Maisie didn’t trust herself to answer. She just reached across the table and let her fingers rest lightly on the edge of his paper, close enough to be felt, but not so close as to press.
One day, she thought. If love can find its way back. If Faivish is out there… I’ll bring him home.
Behind her, Deena came in with the wind still clinging to her shawl. She carried a few scraps of paper and a dusting of flour down one sleeve. “I took the letters to the post.”
Maisie turned, her thread still looped through the needle. “Which letters?”
Deena was already at the hearth, dusting her hands. “The ones on your escritoire. You sealed them, so I assumed they were ready.”
Maisie’s heart thudded once. “Even the one with no address?”
Deena gave a small shrug. “It said something about a missing person. Just capital letters, I think?” She paused.
“Initials.” Maisie spoke without taking a new breath. “I hadn’t meant to send that one.”
“I thought you did,” Deena said, more gently now. “It was sealed.”
“I sealed it so I wouldn’t keep reading it,” Maisie said, setting the shirt aside. Her voice was too even. “It was for Faivish.”
Deena stilled. “You didn’t write his name. You don’t know where he is.”
“No. I wouldn’t.” Maisie walked to the edge of the table and placed her palms flat. The air between them shifted. “That’s why I never ask anyone. Never write to anyone official. I don’t even use his name when I speak.”
Deena said nothing, but her face sobered.
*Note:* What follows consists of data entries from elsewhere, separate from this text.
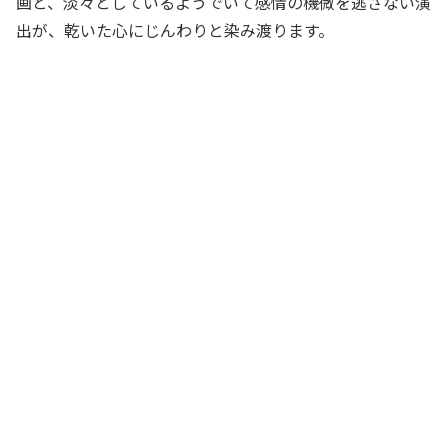
画と、淡々としているようでいて感情の機微を逃さない演
出が、乾いた心にじんわりと染み渡ります。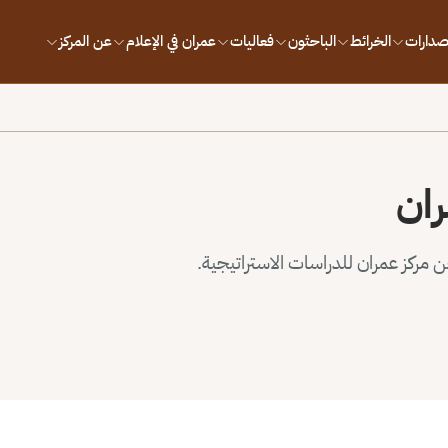
إصدارات
الخرائط
الباحثون
فعاليات
عمران في الإعلام
عن المركز
ران
مركز عمران للدراسات الاستراتيجية.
“You know what they are doing,” Maisie continued quietly. “Clerks copying synagogue records. Sifting through shipping manifests. Keeping books on where Jews live, what they own.”
“List is in London now, Rachel said,” Deena added. “Buying off printers. Paying boys to sit in Jewish shops and report who comes and goes.”
Maisie nodded. “If I put Faivish’s name on a letter and it lands in the wrong hands…” She trailed off. “He could be in danger.”
“But you don’t know where he is.” Deena said and Maisie knew what that meant. I don’t even know if he’s alive and has returned from India.
Maisie looked down at the table, her fingers brushing a thread someone had missed.
The silence thickened. The fire cracked low. Outside, the same rough voice called again, some street name twisted into an order, half-sung, half-cursed.
Maisie turned back to John with a pained smile.I’d like to be a real family with Faivish here, too.
“You didn’t mean to send it,” Deena said, as if mourning the deed.
“No,” Maisie murmured. “But it’s gone now.”
Love meant not shouting his name to the world, even if it ached to keep it hidden. Love meant staying quiet, staying careful.
Because even far apart, she would not be the one who endangered him. Not her Faivish.